Support Vector Machines

Andrew Fogarty

3/16/2020

# load python
library(reticulate)
use_python('C:/Users/Andrew/Anaconda3/')
library(knitr)
# load packages
import numpy as np
import matplotlib.pyplot as plt
import seaborn as sns; sns.set()

from sklearn.datasets import make_blobs, fetch_openml, make_moons
from sklearn.svm import SVC, LinearSVC
from sklearn.preprocessing import StandardScaler
from sklearn import metrics
from sklearn.model_selection import train_test_split
from sklearn.multiclass import OneVsRestClassifier
from sklearn.model_selection import RandomizedSearchCV
from scipy.stats import reciprocal, uniform
from sklearn.decomposition import PCA
from sklearn.pipeline import make_pipeline

np.random.seed(0) # set seed

1 Introduction

The Support Vector Machine (SVM) algorithm is part of a family of classifier and regression algorithms that aim to predict the class or value of an observation. The SVM algorithm identifies data points, called support vectors, that generate the widest possible margin between two classes in order to yield the best classification generalization. The SVM is made powerful by the use of kernels, a function that computes the dot product of two vectors, thereby allowing us to effectively skip feature transformations and consequently improve computation performance.

2 When to Use SVMs

SVMs run exceptionally well on a variety of data sets and we can use SVMs to perform linear or nonlinear classification to include outlier detection. When running SVMs, we need to consider: (1) the kernel, and (2) regularization hyperparameters of C and \(\gamma\). We can also use SVMs for linear and nonlinear regression through the absence or presence of kernels. SVMs are also used to produce rank order problems as well.

3 Kernels

While there are many kernels to choose from, SVMs are most commonly employed with either no kernel, thereby making it a linear SVM, or a Gaussian kernel. We might consider using a linear SVM when we have many independent variables and a small set of observations for our training data. Alternatively, we might consider using a Gaussian kernel when we have few independent variables but many observations for our training data. There are other kernels, like the Polynomial kernel which generates polynomials of the independent variables, which is at times used to produce a linearly separable data set from a non linear set of data. The string kernel is used when our independent variables are words and when we want to measure the distance between two similar spellings of words.

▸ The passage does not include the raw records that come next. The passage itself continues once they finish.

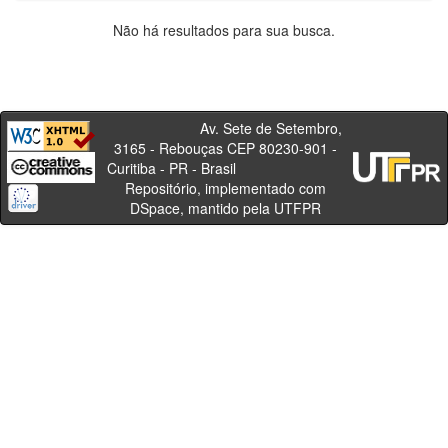
Não há resultados para sua busca.
Av. Sete de Setembro,
3165 - Rebouças CEP 80230-901 -
Curitiba - PR - Brasil
Repositório, implementado com
DSpace, mantido pela UTFPR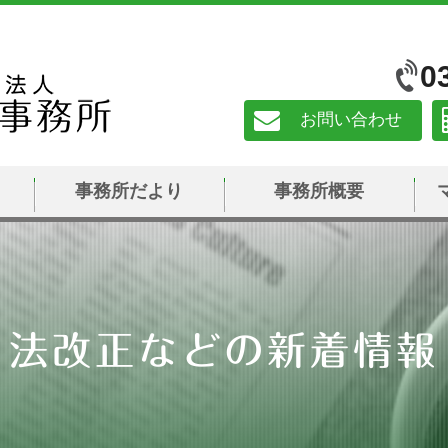
0
お問い合わせ
事務所だより
事務所概要
法改正などの新着情報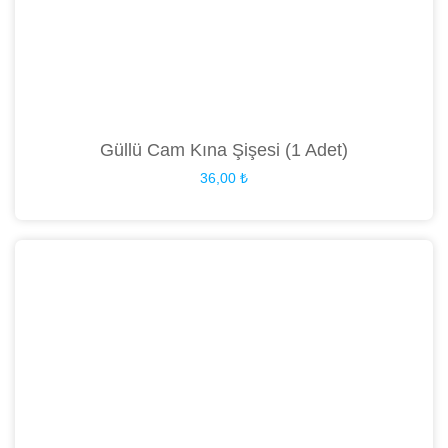
Güllü Cam Kına Şişesi (1 Adet)
36,00
₺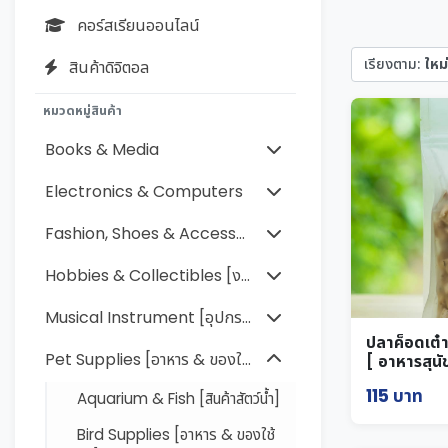
คอร์สเรียนออนไลน์
เรียงตาม:
ใหม่
สินค้าดิจิตอล
หมวดหมู่สินค้า
Books & Media
Electronics & Computers
Fashion, Shoes & Accessories [แฟชั่นเสื้อผ้า รองเท้า เครื่อง
Hobbies & Collectibles [งานอดิเรกและของสะสม]
Musical Instrument [อุปกรณ์ดนตรี]
ปลาค็อดเต๋
Pet Supplies [อาหาร & ของใช้สัตว์]
[ อาหารสุนั
115 บาท
Aquarium & Fish [สินค้าสัตว์น้ำ]
Bird Supplies [อาหาร & ของใช้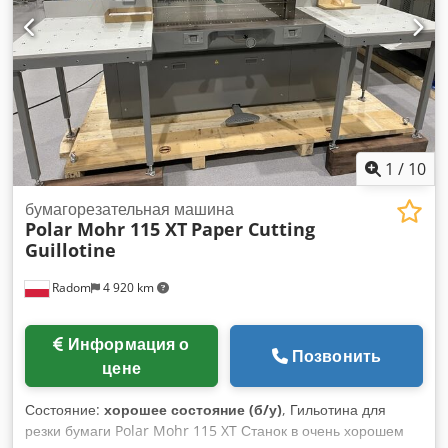
1
/
10
бумагорезательная машина
Polar Mohr 115 XT
Paper Cutting
Guillotine
Radom
4 920 km
Информация о
Позвонить
цене
Состояние:
хорошее состояние (б/у)
, Гильотина для
резки бумаги Polar Mohr 115 XT Станок в очень хорошем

4 Quantity of Interests: Support Vectors

To derive our quantity of interest and to observe the intuition behind SVMs, we use sklearn to derive the support vectors for our first linear SVM. We begin by generating some data:

X, y = make_blobs(n_samples = 50, centers = 2,
                  random_state = 0, cluster_std = 0.60)

Next, we fit a linear support vector classifier to the data:

# fit a linear SVC with a very low regularization and probability = True
model = SVC(kernel='linear', C = 1E10, probability = True)
model.fit(X, y)
## SVC(C=10000000000.0, break_ties=False, cache_size=200, class_weight=None,
##     coef0=0.0, decision_function_shape='ovr', degree=3, gamma='scale',
##     kernel='linear', max_iter=-1, probability=True, random_state=None,
##     shrinking=True, tol=0.001, verbose=False)

Then, we prepare a function that plots the decision function for a bivariate SVM.

def plot_svc_decision_function(model):
    ''' This function plots the decision function of a bivariate SVM
    in the following steps. First, we create an empty graph. Second,
    we create a matrix of points to calculate the distance of our observations
    from the decision boundary. Third, we plot our decision boundary.'''

    ax = plt.gca() # create empty plot
    xlim = ax.get_xlim() # xlim tuple
    ylim = ax.get_ylim() # ylim tuple

    # create grid to evaluate model
    x = np.linspace(xlim[0], xlim[1], 30) # create 30 values between 0 and 1
    y = np.linspace(ylim[0], ylim[1], 30) # create 30 values between 0 and 1

    # returns two 2-D matrix representing the X and Y coordinates of all the points
    X, Y = np.meshgrid(x, y)

    # stack x-y into 2-D matrix; 900 rows, 2 cols
    xy = np.vstack([X.ravel(), Y.ravel()]).T

    # pass points into decision_function; return signed distance from observation to hyperplane
    P = model.decision_function(xy).reshape(X.shape)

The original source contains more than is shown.